Hometown Tourist: You Know You are a Londoner when…

I love living in London and have been lucky enough to call the city home on and off for 11 years now. In fact I would proudly walk around the streets wearing a “I Heavy black heart LDN” t-shirt if they were not so commercially touristy! As with settling into any new city, you slowly adopt the mannerisms of the locals. So below are a list of some of the tell tale signs you are changing. Eventually you will know you are a Londoner when…1. You don’t stop at pedestrian crossings.

 Londoners are always in a rush and despite the international reputation that the British enjoy queuing /waiting  it certainly is not the case in London. As Natalie liked to remind me “we are Londoners, we just go!”. A red crossing man is purely a light hearted suggestion to a Londoner. Like a red rag to a bull it just incites us to cross the road a little faster. Buses, lorries (that’s a truck to the rest of the world) and emergency services vehicles will have no influence on our desire to get to the other side of the road as quickly as possible. In fact next time you are waiting for the lights to change watch the locals as they make the dash, many will be shaking their heads at everyone waiting.

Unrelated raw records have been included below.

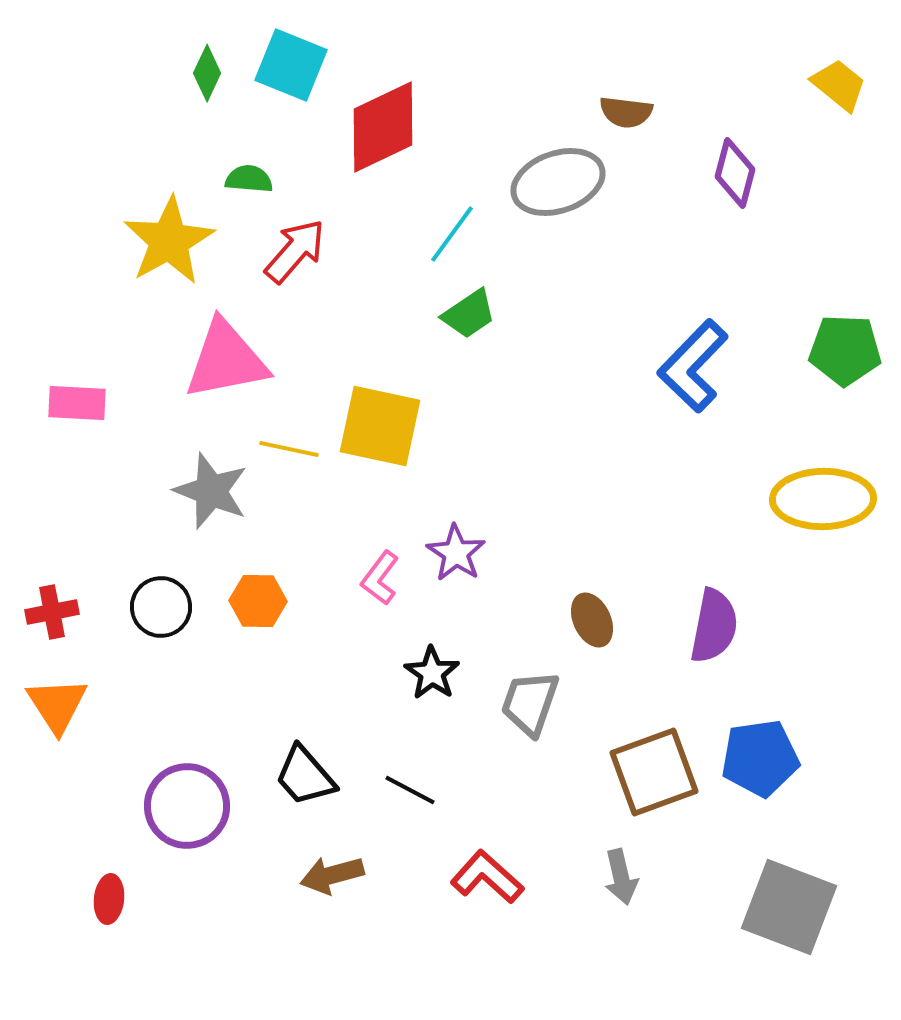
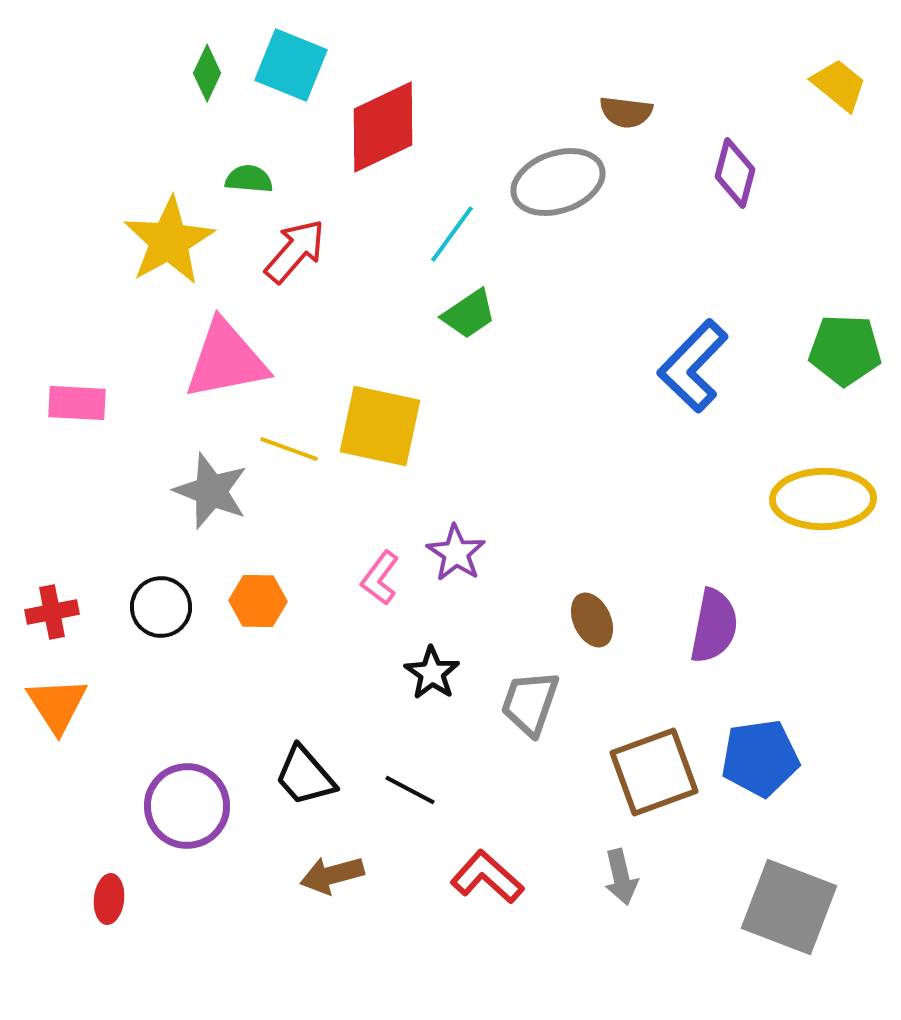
yellow line: rotated 8 degrees clockwise
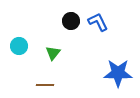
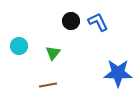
brown line: moved 3 px right; rotated 12 degrees counterclockwise
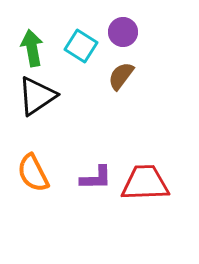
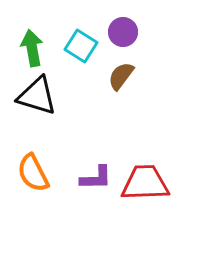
black triangle: rotated 51 degrees clockwise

2. You will start to complain about all the tourists.

As London streaks towards becoming the world’s most visited city in 2014 the huge increase in tourism means the streets of central London are bulging. Saturday shopping in Oxford or Regent streets can be more like a contact sport and a venture into Primark? Forget it! Despite the need for the influx of tourism dollars, Londoners all secretly wish for the streets to be ours again! Could we really be turning into our arch rivals the Parisians?

Blimey!
Prepare to fight with the masses if you want this shot

Prepare to fight with the masses if you want this shot

3. You know a better curry house than anything in Brick Lane.

While the beloved chicken korma is now considered to be one of the UK’s national dishes, most visitors intent on experiencing British Indian food head down to the famous Brick Lane in the East End. As a Londoner you will proudly state that nothing in Brick Lane comes close to the curry house on the high street around the corner from where you live. To be honest, you are probably right!

A London institution, but you know a better place to go!

A London institution, but you know a better place to go!

4. You hit the parks at the first sign of the sun!
There is no better city in the world when the sun comes out than London. Fact! The city comes alive, the convertible roofs on cars are lowered, everyone spills into the parks (of which London has World class options) or green spaces and the streets in front or behind the local pub become THE place to be. I still find it mildly amusing that people will be sunbathing in the park as the mercury hits a stifling 18 degrees Celsius, but we have to make the most of the sun when we see it! (Maybe I am not a fully fledged local just yet). Oh and often Tesco’s sell out of burgers – sun=BBQs!

5. You will walk 10 minutes past multiple coffee shops to visit your favourite coffee chain.Costa, Cafe Nero and Starbucks monopolise the coffee shop scene in London and most Londoners have their favourite. Sometimes you will drop your standards to the second choice but everyone of us has one of the big three we wouldn’t be caught dead in. Sometimes that 15 minute walk (it would have been 20 if we waited for the lights) was worth it.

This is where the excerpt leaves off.